= Terrorism in Yemen =

In its war on terrorism in Yemen, the US government describes Yemen as "an important partner in the global war on terrorism". There have been attacks on civilian targets and tourists, and there was a cargo-plane bomb plot in 2010. Counter-terrorism operations have been conducted by the Yemeni police, the Yemeni military, the U.S. Central Intelligence Agency, and the U.S. Department of Defense - U.S. Special Operations Forces and United States Central Command.
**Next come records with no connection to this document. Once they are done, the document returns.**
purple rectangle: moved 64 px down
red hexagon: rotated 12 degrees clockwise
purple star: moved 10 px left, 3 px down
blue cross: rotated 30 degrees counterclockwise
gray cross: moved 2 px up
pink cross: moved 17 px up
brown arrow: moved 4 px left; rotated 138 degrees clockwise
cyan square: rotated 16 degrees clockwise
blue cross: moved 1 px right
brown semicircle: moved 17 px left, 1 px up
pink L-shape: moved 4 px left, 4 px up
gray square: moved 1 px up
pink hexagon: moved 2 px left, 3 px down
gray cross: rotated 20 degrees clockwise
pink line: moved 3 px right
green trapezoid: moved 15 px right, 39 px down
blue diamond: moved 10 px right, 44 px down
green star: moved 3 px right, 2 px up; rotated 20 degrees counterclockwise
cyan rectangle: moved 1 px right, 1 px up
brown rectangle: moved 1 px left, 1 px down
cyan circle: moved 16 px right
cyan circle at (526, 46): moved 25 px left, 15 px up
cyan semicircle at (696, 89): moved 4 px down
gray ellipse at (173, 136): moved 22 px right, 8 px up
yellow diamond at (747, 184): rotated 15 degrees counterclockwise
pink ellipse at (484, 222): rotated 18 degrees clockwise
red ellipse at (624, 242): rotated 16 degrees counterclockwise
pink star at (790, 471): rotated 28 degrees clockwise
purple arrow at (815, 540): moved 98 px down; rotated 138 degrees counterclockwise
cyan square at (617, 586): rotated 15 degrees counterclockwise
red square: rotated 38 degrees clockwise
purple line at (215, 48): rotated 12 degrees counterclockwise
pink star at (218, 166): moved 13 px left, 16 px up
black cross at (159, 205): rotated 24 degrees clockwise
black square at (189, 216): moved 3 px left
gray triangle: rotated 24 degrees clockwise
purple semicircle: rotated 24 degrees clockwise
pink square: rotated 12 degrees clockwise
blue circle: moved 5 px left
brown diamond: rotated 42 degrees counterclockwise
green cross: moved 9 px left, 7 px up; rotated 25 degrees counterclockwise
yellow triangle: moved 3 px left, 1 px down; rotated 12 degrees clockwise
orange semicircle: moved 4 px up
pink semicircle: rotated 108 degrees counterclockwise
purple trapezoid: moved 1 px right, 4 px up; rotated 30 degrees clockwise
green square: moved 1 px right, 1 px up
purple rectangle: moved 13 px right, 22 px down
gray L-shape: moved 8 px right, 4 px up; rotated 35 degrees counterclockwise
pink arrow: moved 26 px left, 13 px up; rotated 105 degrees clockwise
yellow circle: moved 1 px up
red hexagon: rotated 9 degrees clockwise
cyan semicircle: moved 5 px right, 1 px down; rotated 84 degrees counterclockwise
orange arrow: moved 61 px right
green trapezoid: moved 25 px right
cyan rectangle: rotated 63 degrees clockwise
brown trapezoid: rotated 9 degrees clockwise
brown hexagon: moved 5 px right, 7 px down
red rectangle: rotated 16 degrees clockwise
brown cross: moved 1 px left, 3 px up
==Attacks on civilian targets==
Deputy interior minister Mutaher Rashad al-Masri said approximately 30 attacks were carried out by militants in Yemen from 2000 to 2006.

===Limburg attack===

In October 2002, near the port of Mukalla, suicide bombers rammed an explosive-laden boat into the Limburg, a French oil tanker, killing a Bulgarian crew member and spilling 90000 oilbbl of oil into the Gulf of Aden. Saudi born Abdulraheem al-Nashiri, prime suspect of the USS Cole bombing, paid $40,000 to fund the Limburg attack. With that money, the former al-Qaeda leader Abu Ali al-Harithi bought the explosives and transported them from his house in Shabwa to Mukalla in Hadramut.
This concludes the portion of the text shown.